Thursday, 21 February 2013

Repercussions

On Tuesday night after the little kids had gone to sleep my dad and I had a conversation. He told me that he had bragged to Uncle John about how good Boelie (my dog) had been. He said that when my dog returned that he was crawling on his tummy like he knew he was in trouble, and that when my dad had punished him for leaving he didn't make his "why are you doing this to me?" yips and yowls. "basically your dog looks for trouble, enjoys him self and them is sorry that he got caught."

I knew that from time to time Boelie would do something wrong, but when I had had to punish him he had always seemed very repentant- not cunning and conniving; playful mischief- not premeditated violation of the rules. I didn't want to think about this, but I did. Then I grinned and said; "You know, that makes him a great deal like George Muller..." and gone was my grin. clearly mom and dad were not in the mood for witty humor, as they looked on with straight, pithy faces.

"Okay," I began again, "Clearly, he is just in need of conditioning- I'll take him out and refresh his memory with the crop."

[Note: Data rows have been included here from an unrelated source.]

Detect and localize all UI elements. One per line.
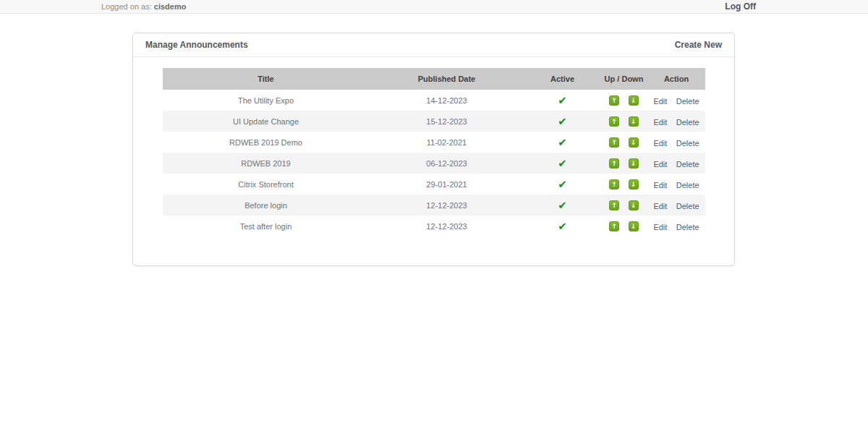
action-cell: Edit Delete	[647, 174, 705, 195]
column-header-active: Active	[524, 68, 600, 90]
table-row: UI Update Change 15-12-2023 ✔ ↑ ↓ Edit D…	[163, 111, 705, 132]
published-date: 11-02-2021	[369, 132, 524, 153]
delete-link[interactable]: Delete	[676, 181, 699, 190]
panel-header: Manage Announcements Create New	[133, 33, 734, 57]
column-header-action: Action	[647, 68, 705, 90]
move-down-button[interactable]: ↓	[629, 179, 639, 190]
published-date: 12-12-2023	[369, 195, 524, 216]
updown-cell: ↑ ↓	[600, 216, 647, 237]
username: cisdemo	[154, 2, 187, 11]
move-up-button[interactable]: ↑	[609, 200, 619, 210]
edit-link[interactable]: Edit	[653, 160, 667, 169]
published-date: 12-12-2023	[369, 216, 524, 237]
move-up-button[interactable]: ↑	[609, 179, 619, 190]
published-date: 14-12-2023	[369, 90, 524, 111]
table-row: Before login 12-12-2023 ✔ ↑ ↓ Edit Delet…	[163, 195, 705, 216]
column-header-title: Title	[163, 68, 369, 90]
delete-link[interactable]: Delete	[676, 223, 699, 231]
active-cell: ✔	[524, 174, 600, 195]
delete-link[interactable]: Delete	[676, 160, 699, 169]
move-down-button[interactable]: ↓	[629, 200, 639, 210]
active-check-icon: ✔	[558, 200, 567, 211]
announcement-title: RDWEB 2019	[163, 153, 369, 174]
active-check-icon: ✔	[558, 116, 567, 127]
move-down-button[interactable]: ↓	[629, 116, 639, 127]
updown-cell: ↑ ↓	[600, 132, 647, 153]
delete-link[interactable]: Delete	[676, 202, 699, 210]
move-up-button[interactable]: ↑	[609, 116, 619, 127]
table-row: RDWEB 2019 Demo 11-02-2021 ✔ ↑ ↓ Edit De…	[163, 132, 705, 153]
action-cell: Edit Delete	[647, 111, 705, 132]
published-date: 29-01-2021	[369, 174, 524, 195]
action-cell: Edit Delete	[647, 216, 705, 237]
edit-link[interactable]: Edit	[653, 223, 667, 231]
announcement-title: Test after login	[163, 216, 369, 237]
action-cell: Edit Delete	[647, 132, 705, 153]
announcements-table: Title Published Date Active Up / Down Ac…	[163, 68, 705, 237]
move-down-button[interactable]: ↓	[629, 95, 639, 106]
edit-link[interactable]: Edit	[653, 181, 667, 190]
move-down-button[interactable]: ↓	[629, 221, 639, 231]
active-cell: ✔	[524, 153, 600, 174]
published-date: 15-12-2023	[369, 111, 524, 132]
active-cell: ✔	[524, 111, 600, 132]
move-down-button[interactable]: ↓	[629, 158, 639, 169]
log-off-link[interactable]: Log Off	[725, 1, 756, 12]
page-title: Manage Announcements	[145, 40, 248, 50]
active-check-icon: ✔	[558, 179, 567, 190]
action-cell: Edit Delete	[647, 153, 705, 174]
edit-link[interactable]: Edit	[653, 118, 667, 127]
table-row: Test after login 12-12-2023 ✔ ↑ ↓ Edit D…	[163, 216, 705, 237]
delete-link[interactable]: Delete	[676, 118, 699, 127]
announcements-tbody: The Utility Expo 14-12-2023 ✔ ↑ ↓ Edit D…	[163, 90, 705, 237]
updown-cell: ↑ ↓	[600, 195, 647, 216]
create-new-button[interactable]: Create New	[675, 40, 722, 50]
table-row: Citrix Storefront 29-01-2021 ✔ ↑ ↓ Edit …	[163, 174, 705, 195]
action-cell: Edit Delete	[647, 195, 705, 216]
active-check-icon: ✔	[558, 158, 567, 169]
updown-cell: ↑ ↓	[600, 90, 647, 111]
move-up-button[interactable]: ↑	[609, 158, 619, 169]
move-up-button[interactable]: ↑	[609, 137, 619, 148]
logged-on-as: Logged on as: cisdemo	[101, 2, 186, 11]
edit-link[interactable]: Edit	[653, 202, 667, 210]
manage-announcements-panel: Manage Announcements Create New Title Pu…	[132, 33, 735, 266]
active-check-icon: ✔	[558, 95, 567, 106]
column-header-up-down: Up / Down	[600, 68, 647, 90]
move-up-button[interactable]: ↑	[609, 95, 619, 106]
announcement-title: RDWEB 2019 Demo	[163, 132, 369, 153]
edit-link[interactable]: Edit	[653, 139, 667, 148]
logged-on-label: Logged on as:	[101, 2, 152, 11]
announcements-table-wrap: Title Published Date Active Up / Down Ac…	[163, 68, 705, 237]
column-header-published-date: Published Date	[369, 68, 524, 90]
delete-link[interactable]: Delete	[676, 97, 699, 106]
active-cell: ✔	[524, 216, 600, 237]
announcement-title: UI Update Change	[163, 111, 369, 132]
active-check-icon: ✔	[558, 137, 567, 148]
published-date: 06-12-2023	[369, 153, 524, 174]
active-cell: ✔	[524, 195, 600, 216]
table-header-row: Title Published Date Active Up / Down Ac…	[163, 68, 705, 90]
updown-cell: ↑ ↓	[600, 174, 647, 195]
table-row: The Utility Expo 14-12-2023 ✔ ↑ ↓ Edit D…	[163, 90, 705, 111]
updown-cell: ↑ ↓	[600, 111, 647, 132]
active-cell: ✔	[524, 132, 600, 153]
delete-link[interactable]: Delete	[676, 139, 699, 148]
move-up-button[interactable]: ↑	[609, 221, 619, 231]
active-cell: ✔	[524, 90, 600, 111]
edit-link[interactable]: Edit	[653, 97, 667, 106]
table-row: RDWEB 2019 06-12-2023 ✔ ↑ ↓ Edit Delete	[163, 153, 705, 174]
announcement-title: The Utility Expo	[163, 90, 369, 111]
announcement-title: Before login	[163, 195, 369, 216]
topbar: Logged on as: cisdemo Log Off	[0, 0, 868, 14]
updown-cell: ↑ ↓	[600, 153, 647, 174]
action-cell: Edit Delete	[647, 90, 705, 111]
move-down-button[interactable]: ↓	[629, 137, 639, 148]
active-check-icon: ✔	[558, 221, 567, 232]
announcement-title: Citrix Storefront	[163, 174, 369, 195]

My parents looked more agreeable at my statement. "And by 'conditioning'" I continued, " I mean after I shampoo him." because I was NOT about to spent any amount of time with any thing that smelled that revolting.

So that was what I did yesterday, apart from my school. However I thought about what my dad had said the night before; was Boelie really a 'Bad dog'? Is he really just looking for the perfect chance to escape? I'm still not sure. I almost feel betrayed, Boelie had been my closest non family friend for nearly a year before furlough. He'd sleep next to me on my bed, we went every where together. Could he really have changed that much?